Per the same source, Hepburn's FBI file says Tracy managed to convince Adolphe Menjou — who was working as an informant for the HUAC — to convince the investigators that Hepburn wanted to disown her speech, and a statement was read over the radio on her behalf. She avoided being subpoenaed. Years later, it emerged that the FBI had known about the Hepburn-Tracy affair all along (per "An Affair to Remember").

Was the Hepburn-Tracy affair a cover story?

In recent years, a new theory has developed concerning the affair between Katharine Hepburn and her longtime co-star Spencer Tracy: That the affair itself was a ruse to cover up the truth about their sexuality. 

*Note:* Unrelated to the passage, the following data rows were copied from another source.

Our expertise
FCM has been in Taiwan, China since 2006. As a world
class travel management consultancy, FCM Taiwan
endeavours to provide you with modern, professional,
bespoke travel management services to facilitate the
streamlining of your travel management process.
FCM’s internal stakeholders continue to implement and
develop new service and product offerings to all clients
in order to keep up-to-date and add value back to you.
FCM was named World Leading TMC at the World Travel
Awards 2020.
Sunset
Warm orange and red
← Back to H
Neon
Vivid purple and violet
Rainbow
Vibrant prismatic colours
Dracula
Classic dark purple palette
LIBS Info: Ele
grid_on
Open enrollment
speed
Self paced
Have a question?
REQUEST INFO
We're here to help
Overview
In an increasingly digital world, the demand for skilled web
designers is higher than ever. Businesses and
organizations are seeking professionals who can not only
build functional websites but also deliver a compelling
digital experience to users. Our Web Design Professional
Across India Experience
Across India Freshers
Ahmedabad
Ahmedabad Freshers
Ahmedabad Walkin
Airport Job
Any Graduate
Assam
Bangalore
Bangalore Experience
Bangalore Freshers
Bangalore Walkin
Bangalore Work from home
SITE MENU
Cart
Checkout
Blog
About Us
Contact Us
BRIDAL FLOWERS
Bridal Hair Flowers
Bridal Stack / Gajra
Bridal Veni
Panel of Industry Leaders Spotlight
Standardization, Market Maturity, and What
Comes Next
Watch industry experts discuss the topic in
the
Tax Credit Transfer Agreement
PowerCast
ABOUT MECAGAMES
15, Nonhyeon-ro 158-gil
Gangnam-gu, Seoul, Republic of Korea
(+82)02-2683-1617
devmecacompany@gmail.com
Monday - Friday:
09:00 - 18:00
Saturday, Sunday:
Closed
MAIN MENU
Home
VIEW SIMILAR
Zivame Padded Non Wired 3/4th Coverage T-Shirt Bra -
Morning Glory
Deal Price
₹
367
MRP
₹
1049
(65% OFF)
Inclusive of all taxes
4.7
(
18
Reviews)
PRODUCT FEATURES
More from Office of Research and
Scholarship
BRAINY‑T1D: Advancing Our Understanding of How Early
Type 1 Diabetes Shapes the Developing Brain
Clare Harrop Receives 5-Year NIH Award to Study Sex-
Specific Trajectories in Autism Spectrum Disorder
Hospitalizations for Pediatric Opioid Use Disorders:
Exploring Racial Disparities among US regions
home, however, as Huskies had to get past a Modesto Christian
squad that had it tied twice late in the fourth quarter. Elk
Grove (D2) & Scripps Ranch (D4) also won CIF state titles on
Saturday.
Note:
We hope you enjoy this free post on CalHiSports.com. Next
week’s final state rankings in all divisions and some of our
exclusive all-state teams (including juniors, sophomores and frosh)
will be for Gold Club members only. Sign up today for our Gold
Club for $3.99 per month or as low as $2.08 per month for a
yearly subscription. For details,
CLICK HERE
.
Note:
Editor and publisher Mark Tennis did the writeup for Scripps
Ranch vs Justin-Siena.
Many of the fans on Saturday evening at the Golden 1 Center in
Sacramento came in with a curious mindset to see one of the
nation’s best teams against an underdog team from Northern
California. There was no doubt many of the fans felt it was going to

Much of the renewed speculation about the exact nature of Hepburn and Tracy's relationship is based on the recollections of a man named Scotty Bowers, a Hollywood sex worker and procure. His memoir, "Full Service: My Adventures in Hollywood and the Secret Sex Lives of the Stars," describes him procuring women for Hepburn — whom he claims was a lesbian — and having sex with a drunken Tracy, whom he describes as bisexual. Bower claims that rumors of an affair between the two stars were concocted to allow them to sit comfortably among the Hollywood firmament that was, at the time, uniformly heteronormative. Though wild, Bower's story reflects the assertions of previous Hepburn biographer Anne Edwards. Notably, Edwards told Publishers Weekly that the actress romanticized her close relationship with Tracy, turning it into a convincing, though fictional, tale of timeless romance (via Advocate).